Saint Mary's Church (Crkva svete Marije), later Sultan Suleiman's Mosque (Sultan-Sulejmanova džamija/ Султан-Сулејманова џамија) or Fethija (Фетхија, from the Turkish word fethetti, meaning "conquered"), was a place of worship in Jajce, Bosnia and Herzegovina. Along with the remnants of the adjoining Saint Luke's Bell Tower (Zvonik svetog Luke/Звоник светог Луке), it is a national monument of Bosnia and Herzegovina. The buildings are located in the historic centre of the city of Jajce, at the foot of the citadel.

== Origin and description ==

The building has undergone a series of redesigns, which makes difficult establishing its age and the original appearance with certainty. It is assumed that the church was first built as a simple Romanesque-style basilica in the 12th century. It had deteriorated significantly by the end of the 14th century, when it was restored and dedicated to the Blessed Virgin Mary.
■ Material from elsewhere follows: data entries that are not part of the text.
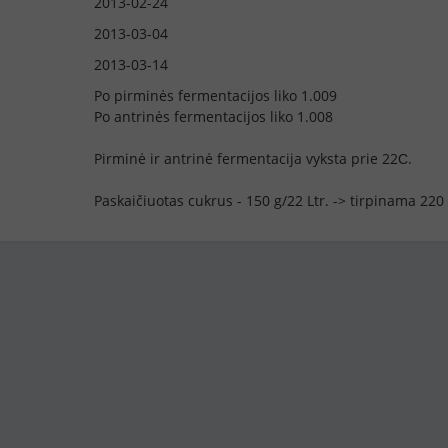
2013-02-24
2013-03-04
2013-03-14
Po pirminės fermentacijos liko 1.009
Po antrinės fermentacijos liko 1.008
Pirminė ir antrinė fermentacija vyksta prie 22С.
Paskaičiuotas cukrus - 150 g/22 Ltr. -> tirpinama 22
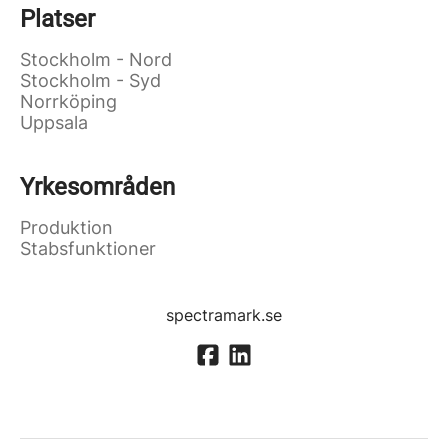
Platser
Stockholm - Nord
Stockholm - Syd
Norrköping
Uppsala
Yrkesområden
Produktion
Stabsfunktioner
spectramark.se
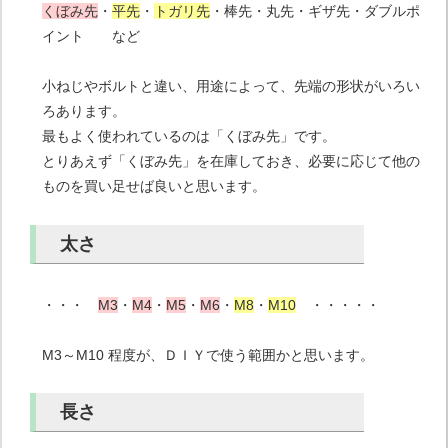
くぼみ先
・
平先
・
トガリ先
・棒先・丸先・ギザ先・ダブルポ
イント など
小ねじやボルトと違い、用途によって、先端の形状がいろい
ろあります。
最もよく使われているのは「くぼみ先」です。
とりあえず「くぼみ先」を在庫しておき、必要に応じて他の
ものを買い足せば良いと思います。
太さ
・・・
M3
・
M4
・
M5
・
M6
・
M8
・
M10
・・・・・
M3～M10 程度が、ＤＩＹで使う範囲かと思います。
長さ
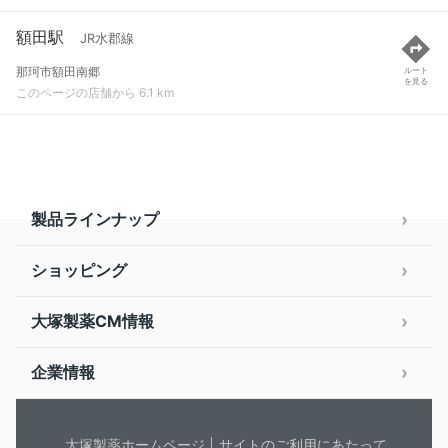
額田駅
JR水郡線
那珂市額田南郷
ルート
を見る
このページの店舗から 6.1 km
製品ラインナップ
ショッピング
大塚製薬CM情報
企業情報
大塚製薬ホームページ
サイトのご利用にあたって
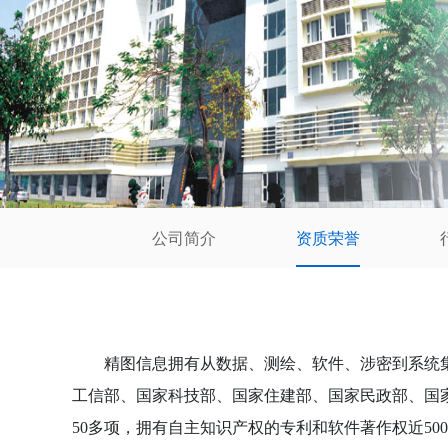
公司简介
资质荣誉
精图信息拥有从数据、测绘、软件、涉密到系统集
工信部、国家科技部、国家住建部、国家民政部、国
50
多项，拥有自主知识产权的专利和软件著作权近
500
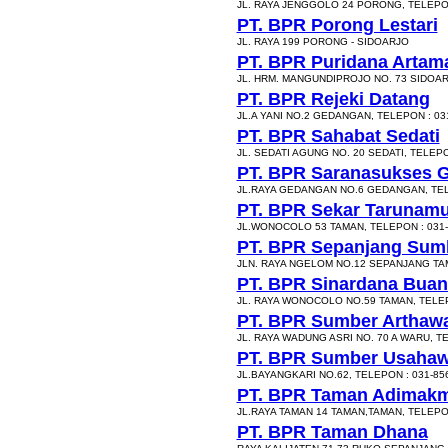
JL. RAYA JENGGOLO 24 PORONG, TELEPON
PT. BPR Porong Lestari
JL. RAYA 199 PORONG - SIDOARJO
PT. BPR Puridana Artam
JL. HRM. MANGUNDIPROJO NO. 73 SIDOAR
PT. BPR Rejeki Datang
JL.A YANI NO.2 GEDANGAN, TELEPON : 03
PT. BPR Sahabat Sedati
JL. SEDATI AGUNG NO. 20 SEDATI, TELEPO
PT. BPR Saranasukses 
JL.RAYA GEDANGAN NO.6 GEDANGAN, TEL
PT. BPR Sekar Tarunamu
JL.WONOCOLO 53 TAMAN, TELEPON : 031-
PT. BPR Sepanjang Sum
JLN. RAYA NGELOM NO.12 SEPANJANG TAMA
PT. BPR Sinardana Buan
JL. RAYA WONOCOLO NO.59 TAMAN, TELEP
PT. BPR Sumber Arthaw
JL. RAYA WADUNG ASRI NO. 70 A WARU, T
PT. BPR Sumber Usaha
JL.BAYANGKARI NO.62, TELEPON : 031-85
PT. BPR Taman Adimak
JL.RAYA TAMAN 14 TAMAN,TAMAN, TELEPON
PT. BPR Taman Dhana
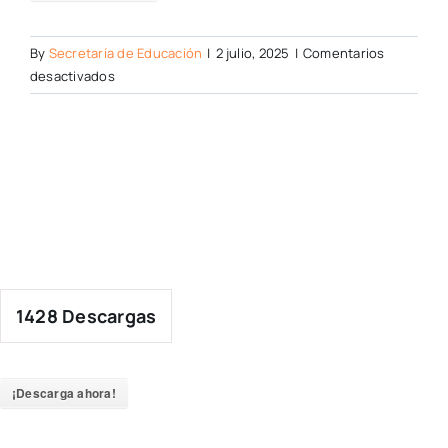
By
Secretaría de Educación
|
2 julio, 2025
|
Comentarios
en
desactivados
1428
Descargas
¡Descarga ahora!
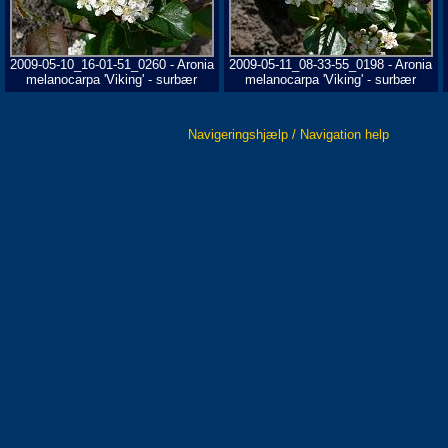
2009-05-10_16-01-51_0260 - Aronia
2009-05-11_08-33-55_0198 - Aronia
melanocarpa 'Viking' - surbær
melanocarpa 'Viking' - surbær
Navigeringshjælp / Navigation help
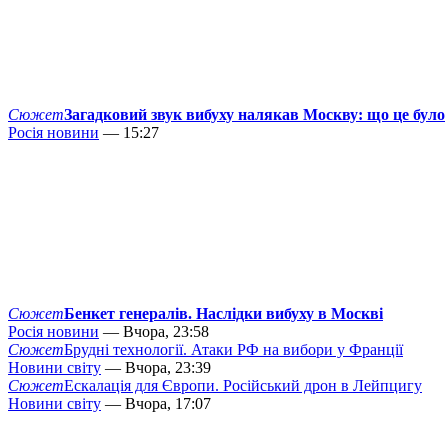
Сюжет
Загадковий звук вибуху налякав Москву: що це було
Росія новини
— 15:27
Сюжет
Бенкет генералів. Наслідки вибуху в Москві
Росія новини
— Вчора, 23:58
Сюжет
Брудні технології. Атаки РФ на вибори у Франції
Новини світу
— Вчора, 23:39
Сюжет
Ескалація для Європи. Російський дрон в Лейпцигу
Новини світу
— Вчора, 17:07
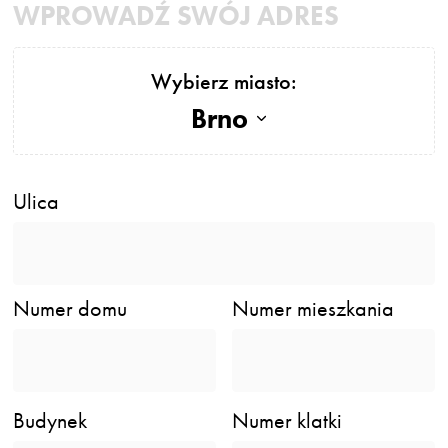
WPROWADŹ SWÓJ ADRES
Wybierz miasto:
Brno
Ulica
Numer domu
Numer mieszkania
Budynek
Numer klatki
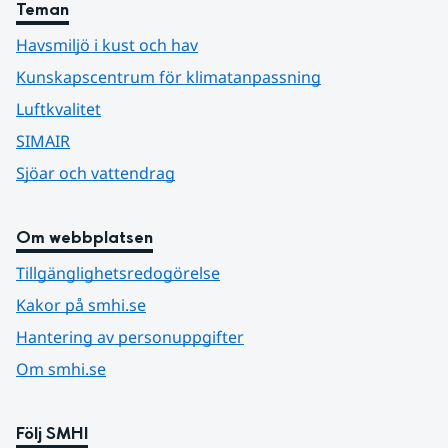
Teman
Havsmiljö i kust och hav
Kunskapscentrum för klimatanpassning
Luftkvalitet
SIMAIR
Sjöar och vattendrag
Om webbplatsen
Tillgänglighetsredogörelse
Kakor på smhi.se
Hantering av personuppgifter
Om smhi.se
Följ SMHI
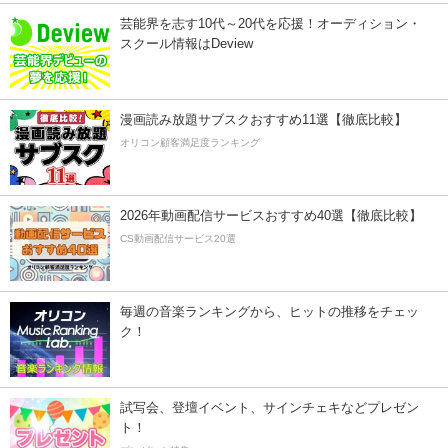
芸能界を志す10代～20代を応援！オーディション・
スクール情報はDeview
漫画読み放題サブスクおすすめ11選【徹底比較】
オリコン顧客満足度ランキング
2026年動画配信サービスおすすめ40選【徹底比較】
CS動画配信サービス20選
毎週の音楽ランキングから、ヒットの推移をチェッ
ク！
試写会、登壇イベント、サインチェキなどプレゼン
ト！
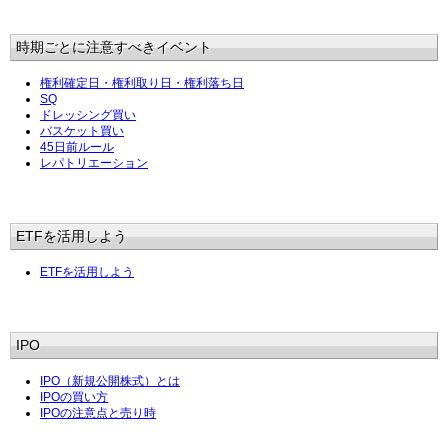
時期ごとに注意すべきイベント
権利確定日・権利取り日・権利落ち日
SQ
ドレッシング買い
バスケット買い
45日前ルール
レパトリエーション
ETFを活用しよう
ETFを活用しよう
IPO
IPO（新規公開株式）とは
IPOの買い方
IPOの注意点と売り時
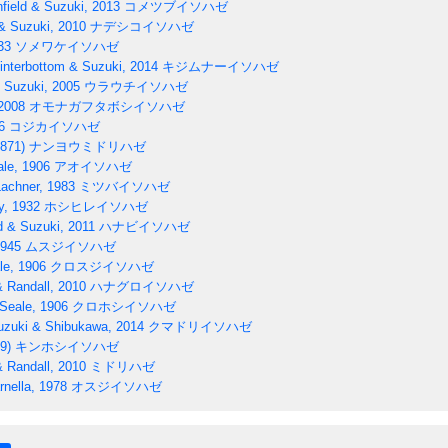
field & Suzuki, 2013
コメツブイソハゼ
& Suzuki, 2010
ナデシコイソハゼ
33
ソメワケイソハゼ
interbottom & Suzuki, 2014
キジムナーイソハゼ
Suzuki, 2005
ウラウチイソハゼ
2008
オモナガフタボシイソハゼ
6
コジカイソハゼ
1871)
ナンヨウミドリハゼ
le, 1906
アオイソハゼ
achner, 1983
ミツバイソハゼ
y, 1932
ホシヒレイソハゼ
d & Suzuki, 2011
ハナビイソハゼ
1945
ムスジイソハゼ
le, 1906
クロスジイソハゼ
& Randall, 2010
ハナグロイソハゼ
Seale, 1906
クロホシイソハゼ
uzuki & Shibukawa, 2014
クマドリイソハゼ
9)
キンホシイソハゼ
& Randall, 2010
ミドリハゼ
nella, 1978
オスジイソハゼ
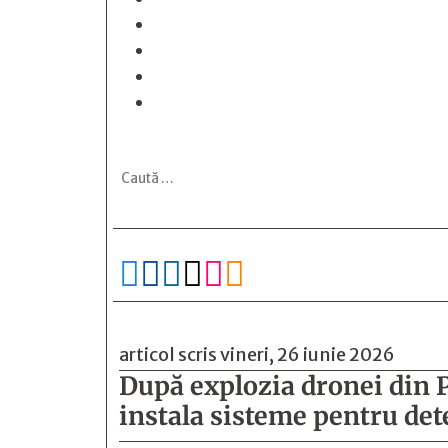






articol scris vineri, 26 iunie 2026
După explozia dronei din 
instala sisteme pentru de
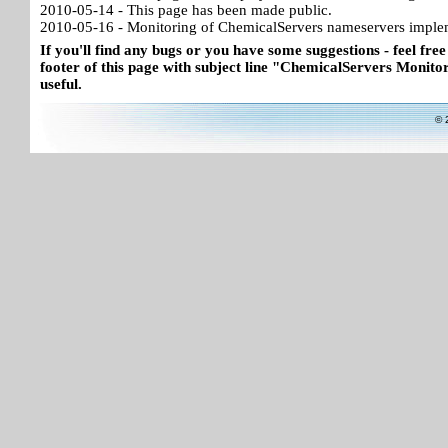
2010-05-14 - This page has been made public.
2010-05-16 - Monitoring of ChemicalServers nameservers imple
If you'll find any bugs or you have some suggestions - feel free
footer of this page with subject line "ChemicalServers Monitor"
useful.
© 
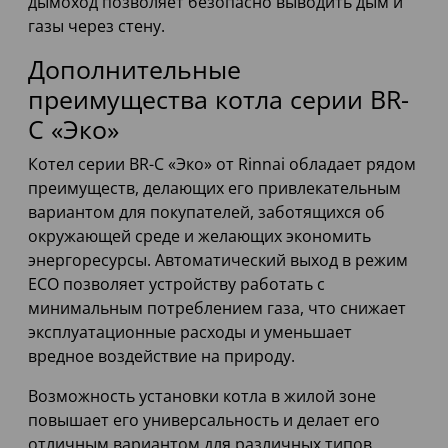
дымоход позволяет безопасно выводить дым и
газы через стену.
Дополнительные
преимущества котла серии BR-
C «Эко»
Котел серии BR-C «Эко» от Rinnai обладает рядом
преимуществ, делающих его привлекательным
вариантом для покупателей, заботящихся об
окружающей среде и желающих экономить
энергоресурсы. Автоматический выход в режим
ECO позволяет устройству работать с
минимальным потреблением газа, что снижает
эксплуатационные расходы и уменьшает
вредное воздействие на природу.
Возможность установки котла в жилой зоне
повышает его универсальность и делает его
отличным вариантом для различных типов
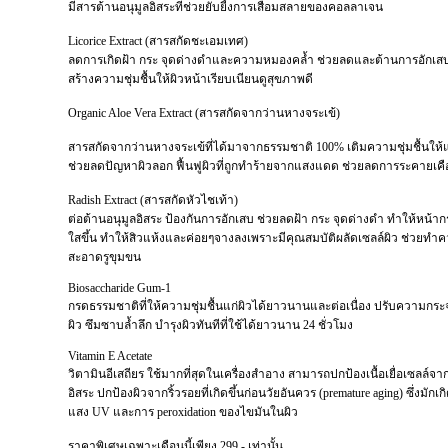
มีสารต้านอนุมูลอิสระที่ช่วยยับยี้งการเสื่อมสลายของคอลลาเจน
Licorice Extract (สารสกัดชะเอมเทศ)
ลดการเกิดฝ้า กระ จุดด่างดำและความหมองคล้ำ ช่วยลดและต้านการอักเส
สร้างความชุ่มชื้นให้ผิวหน้าเรียบเนียนดูสุขภาพดี
Organic Aloe Vera Extract (สารสกัดจากว่านหางจระเข้)
สารสกัดจากว่านหางจระเข้ที่ได้มาจากธรรมชาติ 100% เติมความชุ่มชื้นให้แ
ช่วยลดปัญหาผิวลอก ฟื้นฟูผิวที่ถูกทำร้ายจากแสงแดด ช่วยลดการระคายเคื
Radish Extract (สารสกัดหัวไชเท้า)
ต่อต้านอนุมูลอิสระ ป้องกันการอักเสบ ช่วยลดฝ้า กระ จุดด่างดำ ทำให้หน้าก
ใสขึ้น ทำให้สิวแห้งและค่อยๆจางลงเพราะมีคุณสมบัติผลัดเซลล์ผิว ช่วยทำ
สะอาดรูขุมขน
Biosaccharide Gum-1
กรดธรรมชาติที่ให้ความชุ่มชื้นแก่ผิวได้ยาวนานและต่อเนื่อง ปรับความกระจ
ผิว ซึมซาบล้ำลึก บำรุงผิวทันทีที่ใช้ได้ยาวนาน 24 ชั่วโมง
Vitamin E Acetate
วิตามินอีเสถียร ใช้มากที่สุดในเครื่องสำอาง สามารถปกป้องเนื้อเยื่อเซลล์จา
อิสระ ปกป้องผิวจากริ้วรอยที่เกิดขึ้นก่อนวัยอันควร (premature aging) ซึ่งมักเ
แสง UV และการ peroxidation ของไขมันในผิว
ราคาพิเศษเฉพาะเดือนนี้เพียง 299.- เท่านั้น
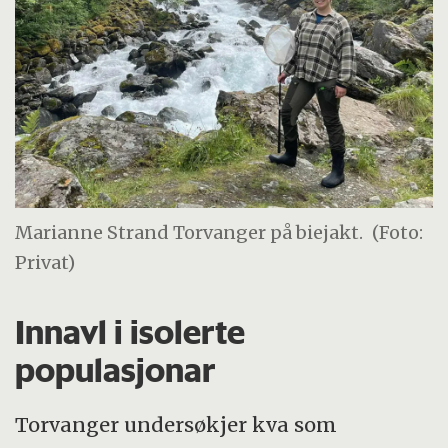
Marianne Strand Torvanger på biejakt.
(Foto:
Privat)
Innavl i isolerte
populasjonar
Torvanger undersøkjer kva som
It is not clear who commissioned the restoration of the building; circumstantial evidence points to either the Franciscans who had settled in the area or, somewhat less likely, to Hrvoje Vukčić Hrvatinić, the Kingdom of Bosnia's leading magnate and founder of the city of Jajce.

The church was re-adapted to the more popular Gothic style in the early 15th century, after the kings of Bosnia acquired Jajce in connection to King Ostoja's marriage to Hrvoje's widow, Jelena Nelipić. The surviving frescos, dating from the first half of the 15th century, are typical of the Late Gothic art; the most significant composition depicted the Last Judgment, a common theme in contemporary Europe.

== Royal church ==

Following his loss of Serbia to the Ottomans in 1459, King Thomas's son, Stephen, returned to Bosnia with his wife Maria, and her family. Maria brought along the relics of Luke the Evangelist, and a bell tower, bearing the saint's name, was erected next to the church. On 17 November 1461, the church served as the place of coronation of King Stephen; it was the last coronation in Bosnia. The Ottoman conquest of Bosnia took place two years later, commencing the centuries-long Ottoman rule over Bosnia. King Stephen was executed in the process, while Queen Maria took the relics and sold them to the Republic of Venice.

== Mosque ==

In 1528, Saint Mary's Church was converted into a mosque and named after the Ottoman sultan Suleiman the Magnificent. The building burned on several occasions. The most devastating fire occurred in 1658. The last fire, in 1832, left behind nothing but walls, and the building has not been used since.